===== SUPPLIED MATERIAL
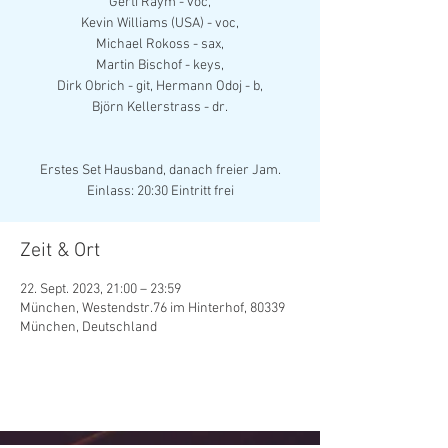
Gerti Raym - voc,
Kevin Williams (USA) - voc,
Michael Rokoss - sax,
Martin Bischof - keys,
Dirk Obrich - git, Hermann Odoj - b,
Björn Kellerstrass - dr.
Erstes Set Hausband, danach freier Jam.
Zeit & Ort
22. Sept. 2023, 21:00 – 23:59
München, Westendstr.76 im Hinterhof, 80339
München, Deutschland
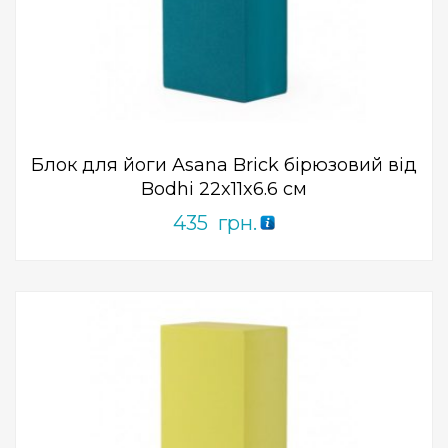
Add to Wishlist
ПРИДБАТИ
0
out
of
5
Блок для йоги Asana Brick бірюзовий від
Bodhi 22x11x6.6 см
435
грн.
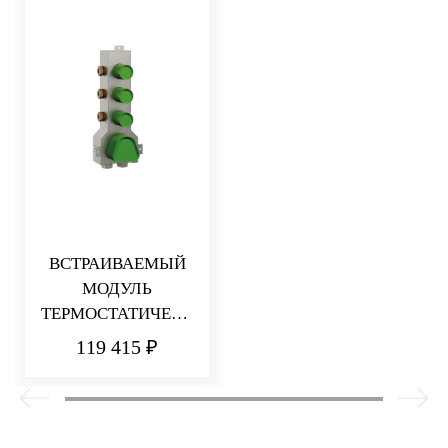
ВСТРАИВАЕМЫЙ
МОДУЛЬ
ТЕРМОСТАТИЧЕСК
ОГО СМЕСИТЕЛЯ
119 415 ₽
ДЛЯ ДУША
НА 3 ПОТРЕБИТЕЛ
Я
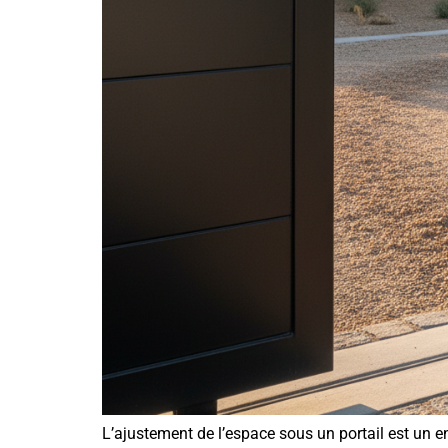
L’ajustement de l’espace sous un portail est un e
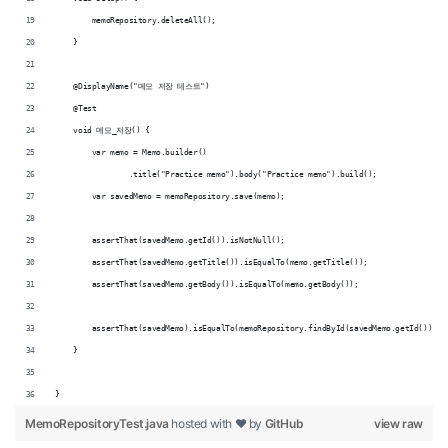
        memoRepository.deleteAll();
    }
    @DisplayName("메모 저장 테스트")
    @Test
    void 메모_저장() {
        var memo = Memo.builder()
                .title("Practice memo").body("Practice memo").build();
        var savedMemo = memoRepository.save(memo);
        assertThat(savedMemo.getId()).isNotNull();
        assertThat(savedMemo.getTitle()).isEqualTo(memo.getTitle());
        assertThat(savedMemo.getBody()).isEqualTo(memo.getBody());
        assertThat(savedMemo).isEqualTo(memoRepository.findById(savedMemo.getId()).ge
    }
}
MemoRepositoryTest.java
hosted with ❤ by
GitHub
view raw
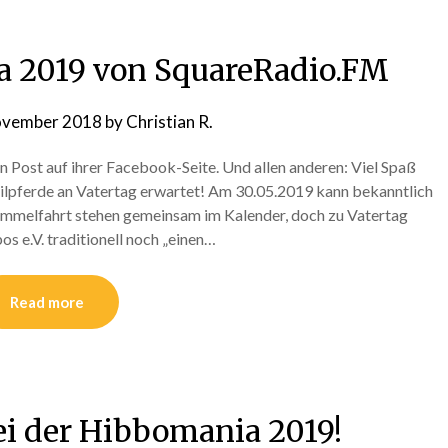
a 2019 von SquareRadio.FM
ovember 2018
by
Christian R.
 Post auf ihrer Facebook-Seite. Und allen anderen: Viel Spaß
ilpferde an Vatertag erwartet! Am 30.05.2019 kann bekanntlich
Himmelfahrt stehen gemeinsam im Kalender, doch zu Vatertag
 e.V. traditionell noch „einen…
Read more
ei der Hibbomania 2019!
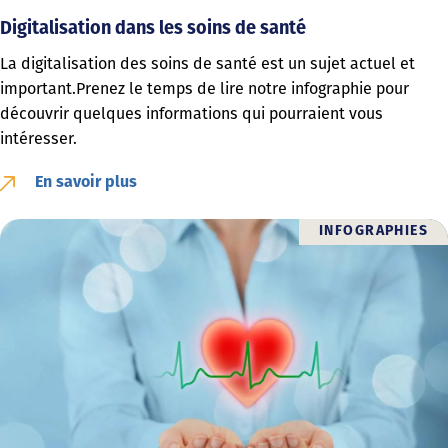
Digitalisation dans les soins de santé
La digitalisation des soins de santé est un sujet actuel et
important.Prenez le temps de lire notre infographie pour
découvrir quelques informations qui pourraient vous
intéresser.
En savoir plus
INFOGRAPHIES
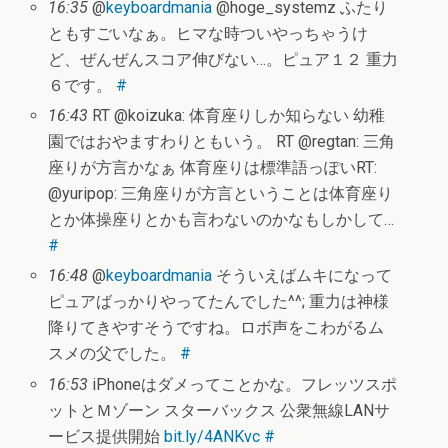
16:35
@
keyboardmania
@hoge_systemz ふたり
ともすごいなぁ。ヒマな時ついやっちゃうけ
ど、ぜんぜんスコア伸びない…。ピュア１２ 重力
６です。
#
16:43
RT @koizuka: 体育座りしか知らない 幼稚
園ではおやますわりともいう。 RT @regtan: 三角
座りが方言かなぁ 体育座りは標準語っぽいRT:
@yuripop: 三角座りが方言ということは体育座り
とか体操座りとかも言わないのかなもしかして…
#
16:48
@
keyboardmania
そういえばムキになって
ピュアばっかりやってたんでした^^; 重力は神様
降りてきやすそうですね。ロボ声をこわがるム
スメの父でした。
#
16:53
iPhoneはダメってことかな。フレッツスポ
ットとＭゾーン スターバックス 公衆無線LANサ
ービス提供開始
bit.ly/4ANKvc
#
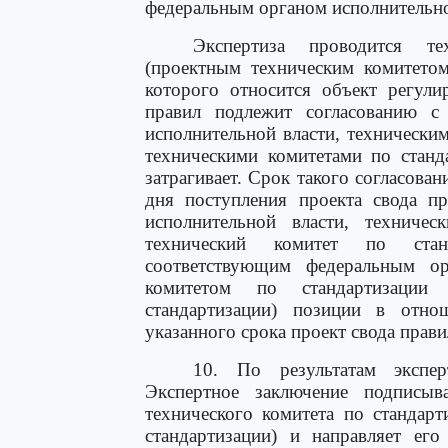
федеральным органом исполнительной
Экспертиза проводится те
(проектным техническим комитетом
которого относится объект регули
правил подлежит согласованию с
исполнительной власти, технически
техническими комитетами по станд
затрагивает. Срок такого согласован
дня поступления проекта свода п
исполнительной власти, техничес
технический комитет по станд
соответствующим федеральным ор
комитетом по стандартизации
стандартизации) позиции в отно
указанного срока проект свода прави
10. По результатам экспер
Экспертное заключение подписывае
технического комитета по стандарт
стандартизации) и направляет ег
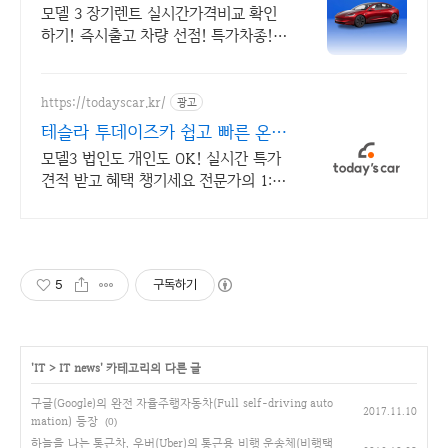
특가차량 무료견적
모델 3 장기렌트 실시간가격비교 확인
하기! 즉시출고 차량 선점! 특가차종!
수입차 최대 할인 견적! 온라인계약! 최
적가 프로모션 차량 빠른출고 선점하세
요.
https://todayscar.kr/
광고
테슬라 투데이즈카 쉽고 빠른 온라
인 견적
모델3 법인도 개인도 OK! 실시간 특가
견적 받고 혜택 챙기세요 전문가의 1:1
맞춤 컨설팅으로 합리적으로 장기렌트/
리스를 이용해 보세요!
5
구독하기
'
IT
>
IT news
' 카테고리의 다른 글
구글(Google)의 완전 자율주행자동차(Full self-driving auto
2017.11.10
mation) 등장
(0)
하늘을 나는 통근차, 우버(Uber)의 통근용 비행 운송체(비행택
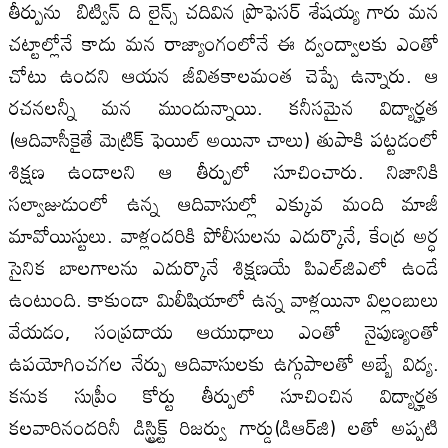
తీర్పును బిట్విన్‌ ది లైన్స్‌ చదివిన ప్రొఫెసర్‌ శేషయ్య గారు మన
చట్టాల్లోనే కాదు మన రాజ్యాంగంలోనే ఈ ద్వంద్వాలకు ఎంతో
చోటు ఉందని ఆయన జీవితకాలమంత చెప్పే ఉన్నారు. ఆ
రచనలన్నీ మన ముందున్నాయి. కనీసమైన విద్యార్హత
(ఆదివాసీకైతే మెట్రిక్‌ ఫెయిల్‌ అయినా చాలు) తుపాకి పట్టడంలో
శిక్షణ ఉండాలని ఆ తీర్పులో సూచించారు. నిజానికి
సల్వాజుడుంలో ఉన్న ఆదివాసుల్లో ఎక్కువ మంది మాజీ
మావోయిస్టులు. వాళ్లందరికి పోలీసులను ఎదుర్కొనే, కేంద్ర అర్ధ
సైనిక బాలగాలను ఎదుర్కొనే శిక్షణయే పిఎల్‌జిఎలో ఉండే
ఉంటుంది. కాకుండా మిలీషియాలో ఉన్న వాళ్లయినా విల్లంబులు
వేయడం, సంప్రదాయ ఆయుధాలు ఎంతో నైపుణ్యంతో
ఉపయోగించగల నేర్పు ఆదివాసులకు ఉగ్గుపాలతో అబ్బే విద్య.
కనుక సుప్రీం కోర్టు తీర్పులో సూచించిన విద్యార్హత
కలవారినందరినీ డిస్ట్రిక్ట్‌ రిజర్వు గార్డు(డిఆర్‌జి) లతో అప్పటి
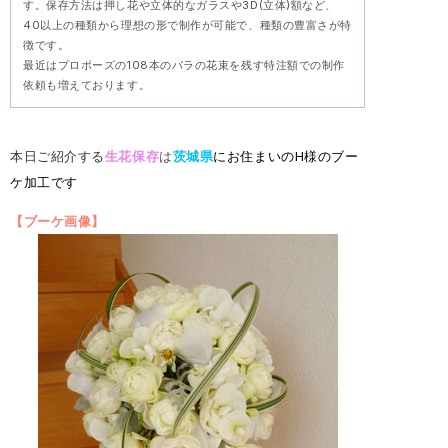
す。保存方法は押し花や立体的なガラスや3D(立体)額など、
40以上の種類から理想の形で制作が可能で、種類の豊富さが特
徴です。
最近はプロポーズの108本のバラの花束を残す特注額での制作
依頼も増えております。
本日ご紹介する
生花
保存
は
茨城
県
にお住まいのH様のブー
ケ加工です
【ブーケ画像】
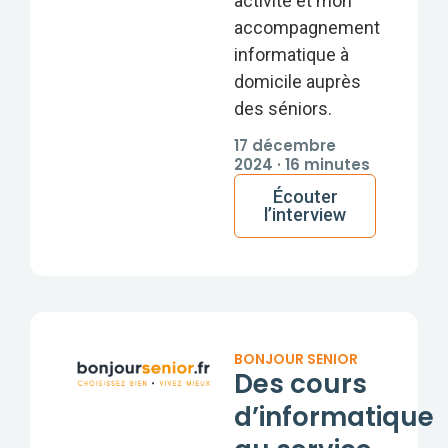
activité et mon
accompagnement
informatique à
domicile auprès
des séniors.
17 décembre
2024 · 16 minutes
Écouter
l’interview
BONJOUR SENIOR
Des cours
d’informatique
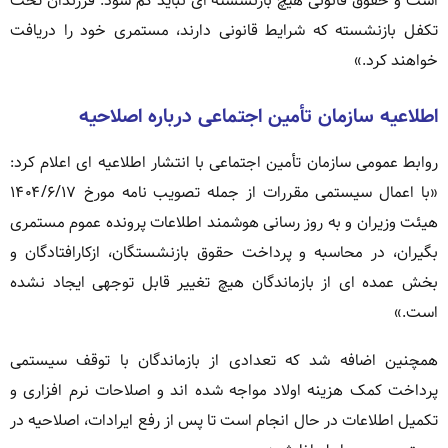
است و حقوق قانونی هیچ بازنشسته ای نباید کم شود. فرزندان تحت
تکفل بازنشسته که شرایط قانونی دارند، مستمری خود را دریافت
خواهند کرد.»
اطلاعیه سازمان تأمین اجتماعی درباره اصلاحیه
روابط عمومی سازمان تأمین اجتماعی با انتشار اطلاعیه ای اعلام کرد:
«با اعمال سیستمی مقررات از جمله تصویب نامه مورخ ۱۴۰۴/۶/۱۷
هیئت وزیران و به روز رسانی هوشمند اطلاعات پرونده عموم مستمری
بگیران، در محاسبه و پرداخت حقوق بازنشستگان، ازکارافتادگان و
بخش عمده ای از بازماندگان هیچ تغییر قابل توجهی ایجاد نشده
است.»
همچنین اضافه شد که تعدادی از بازماندگان با توقف سیستمی
پرداخت کمک هزینه اولاد مواجه شده اند و اصلاحات نرم افزاری و
تکمیل اطلاعات در حال انجام است تا پس از رفع ایرادات، اصلاحیه در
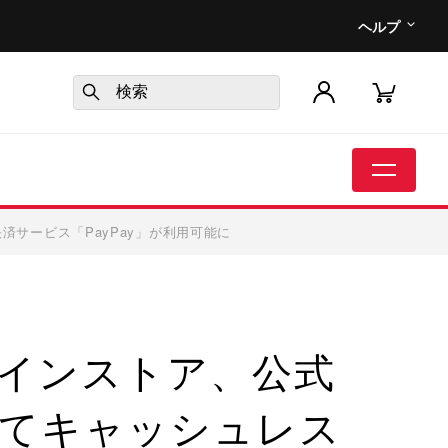
ヘルプ
サービス「PayPay」が利用可能に
インストア、公式
てキャッシュレス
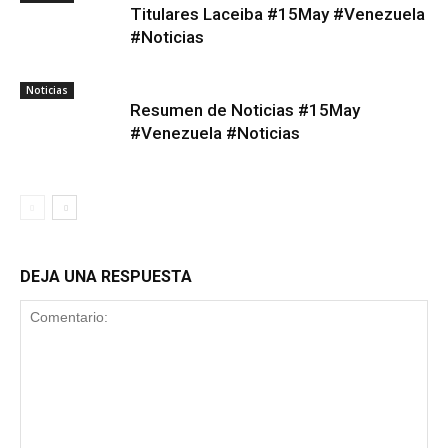
Titulares Laceiba #15May #Venezuela
#Noticias
Noticias
Resumen de Noticias #15May
#Venezuela #Noticias
DEJA UNA RESPUESTA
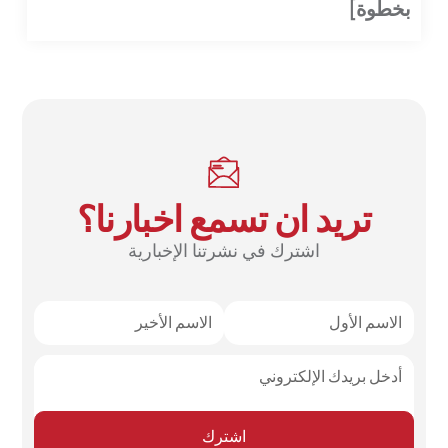
بخطوة]
تريد ان تسمع اخبارنا؟
اشترك في نشرتنا الإخبارية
==========
WHAT YOU HAVE TO DO: Set down, word for word, the full listing above, and carry over no pictures.

EXPECTED ANSWER:
Gerti Raym - voc,
Kevin Williams (USA) - voc,
Michael Rokoss - sax,
Martin Bischof - keys,
Dirk Obrich - git, Hermann Odoj - b,
Björn Kellerstrass - dr.
Erstes Set Hausband, danach freier Jam.
Zeit & Ort
22. Sept. 2023, 21:00 – 23:59
München, Westendstr.76 im Hinterhof, 80339
München, Deutschland
Add to Wishlist
ПРИДБАТИ
0
out
of
5
Блок для йоги Asana Brick бірюзовий від
Bodhi 22x11x6.6 см
435
грн.
ВСТРАИВАЕМЫЙ
МОДУЛЬ
ТЕРМОСТАТИЧЕСК
ОГО СМЕСИТЕЛЯ
119 415 ₽
ДЛЯ ДУША
НА 3 ПОТРЕБИТЕЛ
Я
L’ajustement de l’espace sous un portail est un e
        memoRepository.deleteAll();
    }
    @DisplayName("메모 저장 테스트")
    @Test
    void 메모_저장() {
        var memo = Memo.builder()
                .title("Practice memo").body("Practice memo").build();
        var savedMemo = memoRepository.save(memo);
        assertThat(savedMemo.getId()).isNotNull();
        assertThat(savedMemo.getTitle()).isEqualTo(memo.getTitle());
        assertThat(savedMemo.getBody()).isEqualTo(memo.getBody());
        assertThat(savedMemo).isEqualTo(memoRepository.findById(savedMemo.getId()).ge
    }
}
MemoRepositoryTest.java
hosted with ❤ by
GitHub
view raw
a 2019 von SquareRadio.FM
ovember 2018
by
Christian R.
 Post auf ihrer Facebook-Seite. Und allen anderen: Viel Spaß
ilpferde an Vatertag erwartet! Am 30.05.2019 kann bekanntlich
Himmelfahrt stehen gemeinsam im Kalender, doch zu Vatertag
 e.V. traditionell noch „einen…
Read more
ei der Hibbomania 2019!
Digitalisation dans les soins de santé
La digitalisation des soins de santé est un sujet actuel et
important.Prenez le temps de lire notre infographie pour
découvrir quelques informations qui pourraient vous
intéresser.
En savoir plus
INFOGRAPHIES
16:35
@
keyboardmania
@hoge_systemz ふたり
ともすごいなぁ。ヒマな時ついやっちゃうけ
ど、ぜんぜんスコア伸びない…。ピュア１２ 重力
６です。
#
16:43
RT @koizuka: 体育座りしか知らない 幼稚
園ではおやますわりともいう。 RT @regtan: 三角
座りが方言かなぁ 体育座りは標準語っぽいRT:
@yuripop: 三角座りが方言ということは体育座り
とか体操座りとかも言わないのかなもしかして…
#
16:48
@
keyboardmania
そういえばムキになって
ピュアばっかりやってたんでした^^; 重力は神様
降りてきやすそうですね。ロボ声をこわがるム
スメの父でした。
#
16:53
iPhoneはダメってことかな。フレッツスポ
ットとＭゾーン スターバックス 公衆無線LANサ
ービス提供開始
bit.ly/4ANKvc
#
федеральным органом исполнительной
Экспертиза проводится те
(проектным техническим комитетом
которого относится объект регули
правил подлежит согласованию с
исполнительной власти, технически
техническими комитетами по станд
затрагивает. Срок такого согласован
дня поступления проекта свода п
исполнительной власти, техничес
технический комитет по станд
соответствующим федеральным ор
комитетом по стандартизации
стандартизации) позиции в отно
указанного срока проект свода прави
10. По результатам экспер
Экспертное заключение подписывае
технического комитета по стандарт
стандартизации) и направляет ег
특가차량 무료견적
모델 3 장기렌트 실시간가격비교 확인
하기! 즉시출고 차량 선점! 특가차종!
수입차 최대 할인 견적! 온라인계약! 최
적가 프로모션 차량 빠른출고 선점하세
요.
https://todayscar.kr/
광고
테슬라 투데이즈카 쉽고 빠른 온라
인 견적
모델3 법인도 개인도 OK! 실시간 특가
견적 받고 혜택 챙기세요 전문가의 1:1
맞춤 컨설팅으로 합리적으로 장기렌트/
리스를 이용해 보세요!
5
구독하기
'
IT
>
IT news
' 카테고리의 다른 글
구글(Google)의 완전 자율주행자동차(Full self-driving auto
2017.11.10
mation) 등장
(0)
하늘을 나는 통근차, 우버(Uber)의 통근용 비행 운송체(비행택
తీర్పును బిట్విన్‌ ది లైన్స్‌ చదివిన ప్రొఫెసర్‌ శేషయ్య గారు మన
చట్టాల్లోనే కాదు మన రాజ్యాంగంలోనే ఈ ద్వంద్వాలకు ఎంతో
చోటు ఉందని ఆయన జీవితకాలమంత చెప్పే ఉన్నారు. ఆ
రచనలన్నీ మన ముందున్నాయి. కనీసమైన విద్యార్హత
(ఆదివాసీకైతే మెట్రిక్‌ ఫెయిల్‌ అయినా చాలు) తుపాకి పట్టడంలో
శిక్షణ ఉండాలని ఆ తీర్పులో సూచించారు. నిజానికి
సల్వాజుడుంలో ఉన్న ఆదివాసుల్లో ఎక్కువ మంది మాజీ
మావోయిస్టులు. వాళ్లందరికి పోలీసులను ఎదుర్కొనే, కేంద్ర అర్ధ
సైనిక బాలగాలను ఎదుర్కొనే శిక్షణయే పిఎల్‌జిఎలో ఉండే
ఉంటుంది. కాకుండా మిలీషియాలో ఉన్న వాళ్లయినా విల్లంబులు
వేయడం, సంప్రదాయ ఆయుధాలు ఎంతో నైపుణ్యంతో
ఉపయోగించగల నేర్పు ఆదివాసులకు ఉగ్గుపాలతో అబ్బే విద్య.
కనుక సుప్రీం కోర్టు తీర్పులో సూచించిన విద్యార్హత
కలవారినందరినీ డిస్ట్రిక్ట్‌ రిజర్వు గార్డు(డిఆర్‌జి) లతో అప్పటి
す。保存方法は押し花や立体的なガラスや3D(立体)額など、
40以上の種類から理想の形で制作が可能で、種類の豊富さが特
徴です。
最近はプロポーズの108本のバラの花束を残す特注額での制作
依頼も増えております。
本日ご紹介する
生花
保存
は
茨城
県
にお住まいのH様のブー
ケ加工です
【ブーケ画像】
activité et mon
accompagnement
informatique à
domicile auprès
des séniors.
17 décembre
2024 · 16 minutes
Écouter
l’interview
BONJOUR SENIOR
Des cours
d’informatique
است و حقوق قانونی هیچ بازنشسته ای نباید کم شود. فرزندان تحت
تکفل بازنشسته که شرایط قانونی دارند، مستمری خود را دریافت
خواهند کرد.»
اطلاعیه سازمان تأمین اجتماعی درباره اصلاحیه
روابط عمومی سازمان تأمین اجتماعی با انتشار اطلاعیه ای اعلام کرد:
«با اعمال سیستمی مقررات از جمله تصویب نامه مورخ ۱۴۰۴/۶/۱۷
هیئت وزیران و به روز رسانی هوشمند اطلاعات پرونده عموم مستمری
بگیران، در محاسبه و پرداخت حقوق بازنشستگان، ازکارافتادگان و
بخش عمده ای از بازماندگان هیچ تغییر قابل توجهی ایجاد نشده
است.»
همچنین اضافه شد که تعدادی از بازماندگان با توقف سیستمی
پرداخت کمک هزینه اولاد مواجه شده اند و اصلاحات نرم افزاری و
تکمیل اطلاعات در حال انجام است تا پس از رفع ایرادات، اصلاحیه در
ヘルプ
サービス「PayPay」が利用可能に
インストア、公式
てキャッシュレス
Titulares Laceiba #15May #Venezuela
#Noticias
Noticias
Resumen de Noticias #15May
#Venezuela #Noticias
DEJA UNA RESPUESTA
بخطوة]
تريد ان تسمع اخبارنا؟
اشترك في نشرتنا الإخبارية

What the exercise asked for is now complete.